The first line of the entries and each line after it, through the one that contains "quick way to generate logos", are to be duplicated exactly; no picture belongs in the copy.

[RECORDS SHOWN — start]

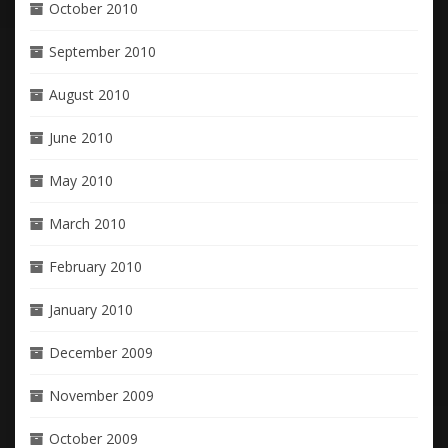
October 2010
September 2010
August 2010
June 2010
May 2010
March 2010
February 2010
January 2010
December 2009
November 2009
October 2009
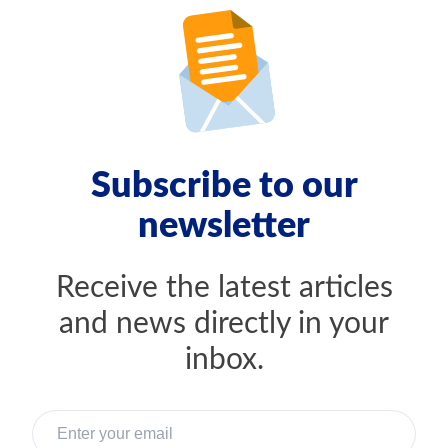
Subscribe to our
newsletter
Receive the latest articles
and news directly in your
inbox.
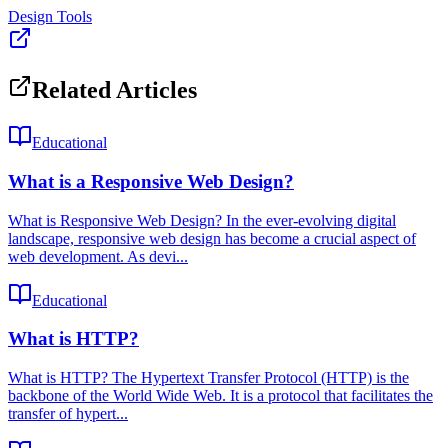
Design Tools
Related Articles
Educational
What is a Responsive Web Design?
What is Responsive Web Design? In the ever-evolving digital
landscape, responsive web design has become a crucial aspect of
web development. As devi...
Educational
What is HTTP?
What is HTTP? The Hypertext Transfer Protocol (HTTP) is the
backbone of the World Wide Web. It is a protocol that facilitates the
transfer of hypert...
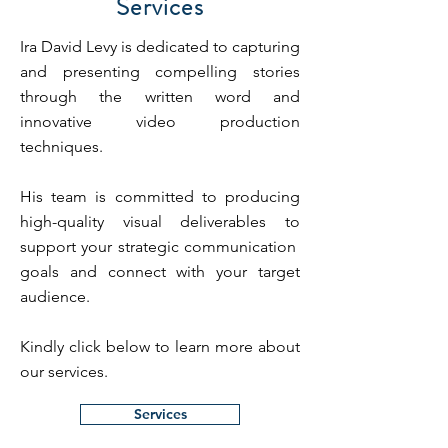
Services
Ira David Levy is dedicated to capturing
and presenting compelling stories
through the written word and
innovative video production
techniques.
His team is committed to producing
high-quality visual deliverables to
support your strategic communication
goals and connect with your target
audience.
Kindly click below to learn more about
our services.
Services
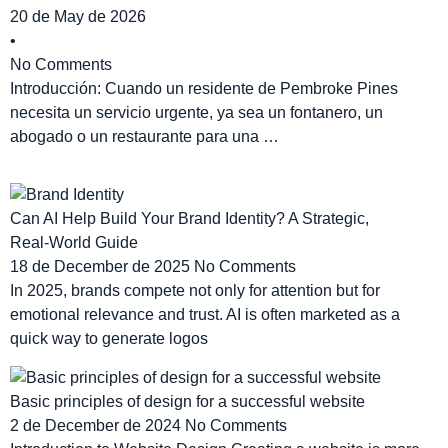
20 de May de 2026
•
No Comments
Introducción: Cuando un residente de Pembroke Pines
necesita un servicio urgente, ya sea un fontanero, un
abogado o un restaurante para una …
Can AI Help Build Your Brand Identity? A Strategic,
Real‑World Guide
18 de December de 2025
No Comments
In 2025, brands compete not only for attention but for
emotional relevance and trust. AI is often marketed as a
quick way to generate logos
Basic principles of design for a successful website
2 de December de 2024
No Comments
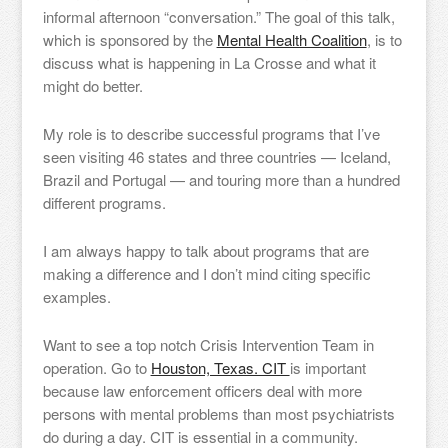
informal afternoon “conversation.” The goal of this talk,
which is sponsored by the
Mental Health Coalition
, is to
discuss what is happening in La Crosse and what it
might do better.
My role is to describe successful programs that I’ve
seen visiting 46 states and three countries — Iceland,
Brazil and Portugal — and touring more than a hundred
different programs.
I am always happy to talk about programs that are
making a difference and I don’t mind citing specific
examples.
Want to see a top notch Crisis Intervention Team in
operation. Go to
Houston, Texas. CIT
is important
because law enforcement officers deal with more
persons with mental problems than most psychiatrists
do during a day. CIT is essential in a community.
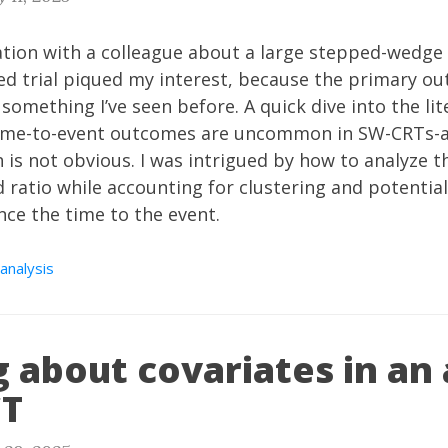
tion with a colleague about a large
stepped-wedge 
d trial piqued my interest, because the primary ou
 something I’ve seen before. A quick dive into the li
ime-to-event outcomes are uncommon in SW-CRTs-a
 is not obvious. I was intrigued by how to analyze t
 ratio while accounting for clustering and potential
nce the time to the event.
 analysis
 about covariates in an 
CT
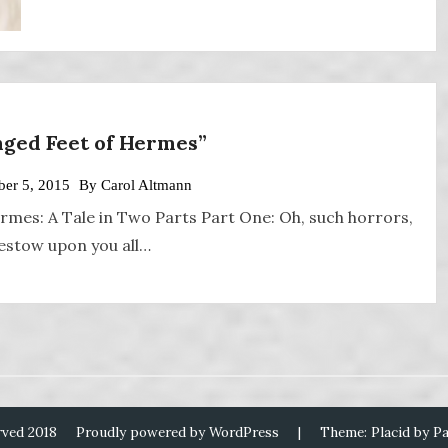
nged Feet of Hermes”
er 5, 2015
By
Carol Altmann
rmes: A Tale in Two Parts Part One: Oh, such horrors,
 bestow upon you all…
rved 2018
Proudly powered by WordPress
|
Theme: Placid by
P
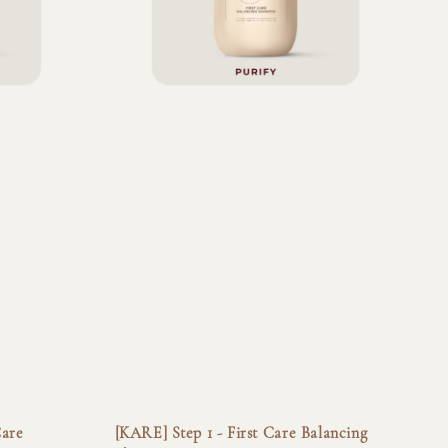
Care
[KARE] Step 1 - First Care Balancing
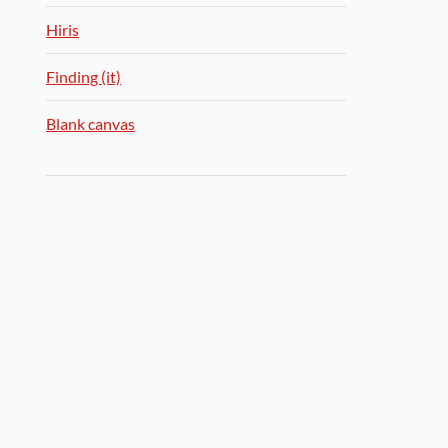
Hiris
Finding (it)
Blank canvas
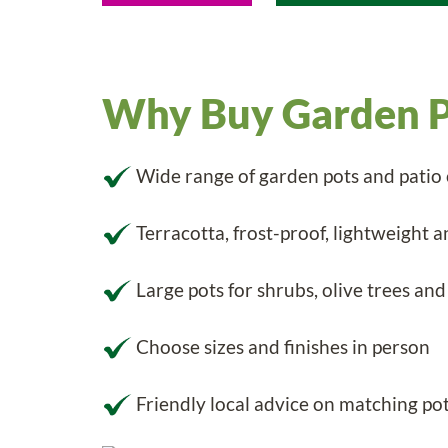
Why Buy Garden P
Wide range of garden pots and patio
Terracotta, frost-proof, lightweight a
Large pots for shrubs, olive trees and
Choose sizes and finishes in person
Friendly local advice on matching pot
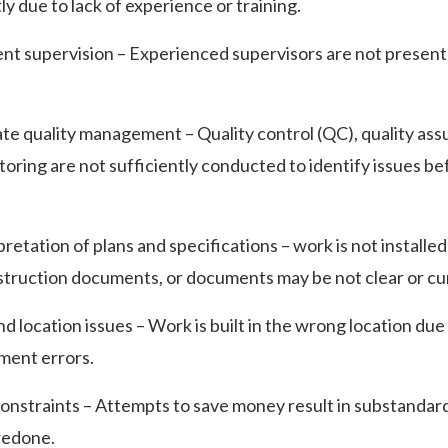
ly due to lack of experience or training.
ent supervision – Experienced supervisors are not present
te quality management – Quality control (QC), quality as
oring are not sufficiently conducted to identify issues be
.
retation of plans and specifications – work is not installe
struction documents, or documents may be not clear or cu
d location issues – Work is built in the wrong location due
ent errors.
onstraints – Attempts to save money result in substandar
redone.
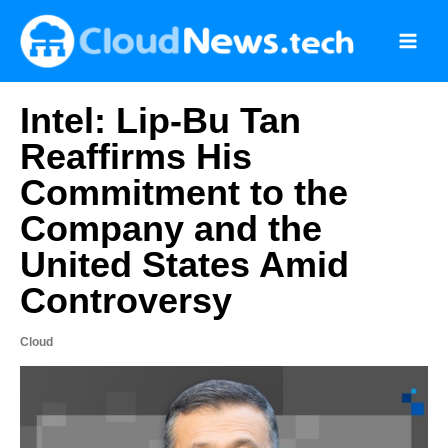
Skip
to
content
Intel: Lip-Bu Tan
Reaffirms His
Commitment to the
Company and the
United States Amid
Controversy
Cloud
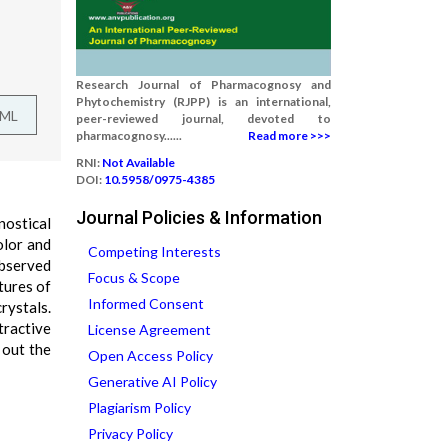
Research Journal of Pharmacognosy and
Phytochemistry (RJPP) is an international,
TML
peer-reviewed journal, devoted to
pharmacognosy......
Read more >>>
RNI:
Not Available
DOI:
10.5958/0975-4385
Journal Policies & Information
nostical
olor and
Competing Interests
observed
Focus & Scope
tures of
Informed Consent
rystals.
tractive
License Agreement
 out the
Open Access Policy
Generative AI Policy
Plagiarism Policy
Privacy Policy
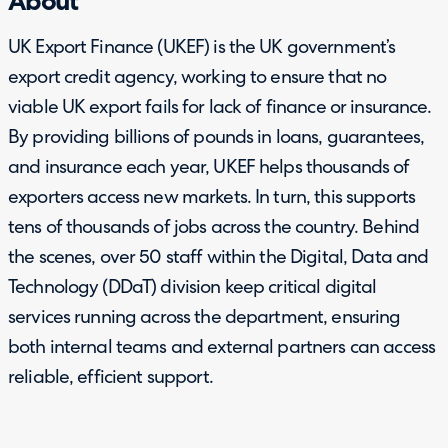
About
UK Export Finance (UKEF) is the UK government’s
export credit agency, working to ensure that no
viable UK export fails for lack of finance or insurance.
By providing billions of pounds in loans, guarantees,
and insurance each year, UKEF helps thousands of
exporters access new markets. In turn, this supports
tens of thousands of jobs across the country. Behind
the scenes, over 50 staff within the Digital, Data and
Technology (DDaT) division keep critical digital
services running across the department, ensuring
both internal teams and external partners can access
reliable, efficient support.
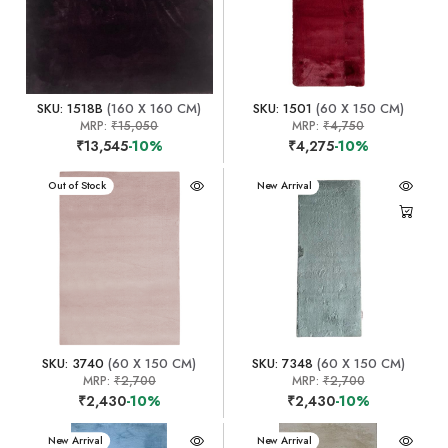
SKU: 1518B
(160 X 160 CM)
SKU: 1501
(60 X 150 CM)
MRP:
₹15,050
MRP:
₹4,750
₹13,545
-10%
₹4,275
-10%
New Arrival
Out of Stock
New Arrival
SKU: 3740
(60 X 150 CM)
SKU: 7348
(60 X 150 CM)
MRP:
₹2,700
MRP:
₹2,700
₹2,430
-10%
₹2,430
-10%
New Arrival
New Arrival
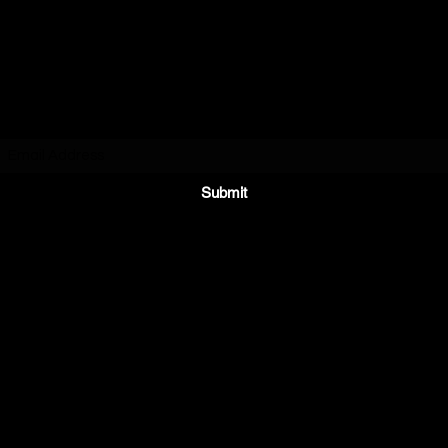
Subscribe Form
Submit
Partyishere.booknow@gmail.com
7059705128
ie/Brampton/Cookstown/Collingwood/Innisfil/Toronto/Wasaga/ No
area.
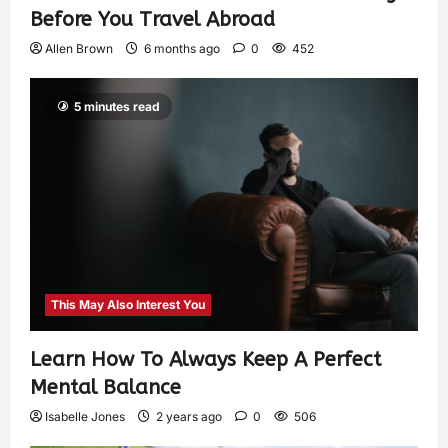
Before You Travel Abroad
Allen Brown
6 months ago
0
452
5 minutes read
This May Also Interest You
Learn How To Always Keep A Perfect
Mental Balance
Isabelle Jones
2 years ago
0
506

[RECORDS SHOWN — finish]

**YOUR RESPONSE:**
October 2010
September 2010
August 2010
June 2010
May 2010
March 2010
February 2010
January 2010
December 2009
November 2009
October 2009
Subscribe to our
newsletter
Receive the latest articles
and news directly in your
inbox.
Design Tools
Related Articles
Educational
What is a Responsive Web Design?
What is Responsive Web Design? In the ever-evolving digital
landscape, responsive web design has become a crucial aspect of
web development. As devi...
Educational
What is HTTP?
What is HTTP? The Hypertext Transfer Protocol (HTTP) is the
backbone of the World Wide Web. It is a protocol that facilitates the
transfer of hypert...
Services
Ira David Levy is dedicated to capturing
and presenting compelling stories
through the written word and
innovative video production
techniques.
His team is committed to producing
high-quality visual deliverables to
support your strategic communication
goals and connect with your target
audience.
Kindly click below to learn more about
our services.
Services
20 de May de 2026
•
No Comments
Introducción: Cuando un residente de Pembroke Pines
necesita un servicio urgente, ya sea un fontanero, un
abogado o un restaurante para una …
Can AI Help Build Your Brand Identity? A Strategic,
Real‑World Guide
18 de December de 2025
No Comments
In 2025, brands compete not only for attention but for
emotional relevance and trust. AI is often marketed as a
quick way to generate logos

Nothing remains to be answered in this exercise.